▶ _Brief_: Find each line below containing the word "下部黄绿色" and copy it.

▶ _Listed records_:
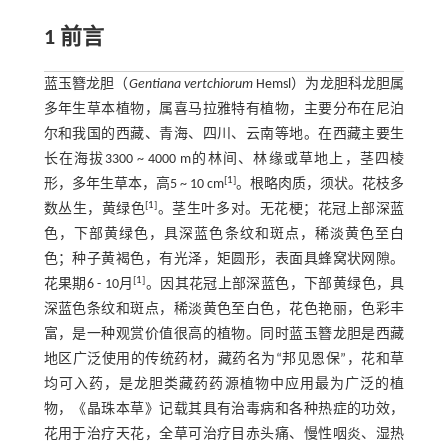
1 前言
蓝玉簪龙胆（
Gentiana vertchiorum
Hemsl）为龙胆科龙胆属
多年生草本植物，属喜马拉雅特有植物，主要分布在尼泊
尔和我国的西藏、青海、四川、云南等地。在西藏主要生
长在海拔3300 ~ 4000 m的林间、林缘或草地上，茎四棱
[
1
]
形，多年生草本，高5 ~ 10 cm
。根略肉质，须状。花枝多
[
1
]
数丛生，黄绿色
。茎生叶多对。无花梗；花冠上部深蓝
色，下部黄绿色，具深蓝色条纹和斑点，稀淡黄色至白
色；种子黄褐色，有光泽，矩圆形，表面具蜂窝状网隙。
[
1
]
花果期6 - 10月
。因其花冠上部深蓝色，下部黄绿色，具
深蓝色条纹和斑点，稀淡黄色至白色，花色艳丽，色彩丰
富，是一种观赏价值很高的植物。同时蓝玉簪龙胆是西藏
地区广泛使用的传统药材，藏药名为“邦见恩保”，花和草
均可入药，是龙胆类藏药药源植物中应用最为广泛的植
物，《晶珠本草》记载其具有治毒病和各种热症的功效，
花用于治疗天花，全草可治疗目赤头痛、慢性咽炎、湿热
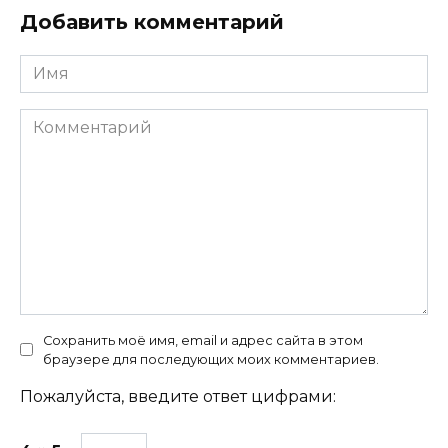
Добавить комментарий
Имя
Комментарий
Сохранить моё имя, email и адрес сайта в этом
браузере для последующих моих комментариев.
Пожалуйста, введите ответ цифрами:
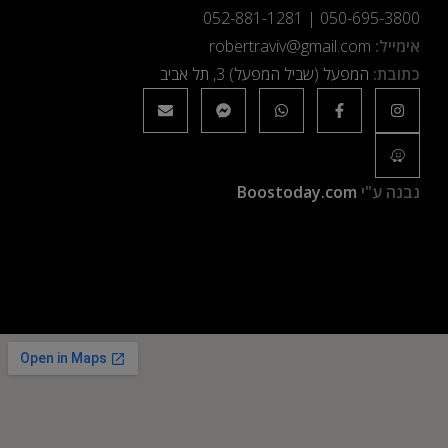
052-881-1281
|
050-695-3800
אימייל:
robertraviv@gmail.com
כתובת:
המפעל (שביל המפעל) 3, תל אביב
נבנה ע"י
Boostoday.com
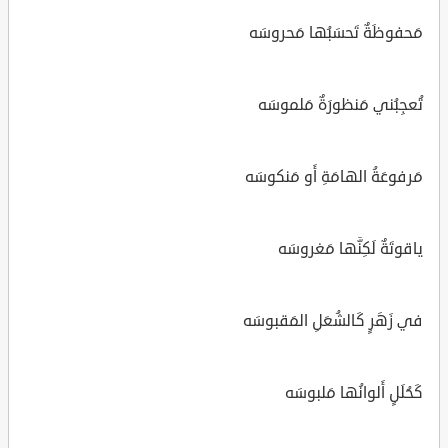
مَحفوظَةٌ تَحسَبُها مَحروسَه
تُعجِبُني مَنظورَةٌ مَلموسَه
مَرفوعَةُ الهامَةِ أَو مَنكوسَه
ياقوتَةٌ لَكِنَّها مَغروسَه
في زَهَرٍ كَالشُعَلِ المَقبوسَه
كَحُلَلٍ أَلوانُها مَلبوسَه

▶ _Your solution_:
色，下部黄绿色，具深蓝色条纹和斑点，稀淡黄色至白
。因其花冠上部深蓝色，下部黄绿色，具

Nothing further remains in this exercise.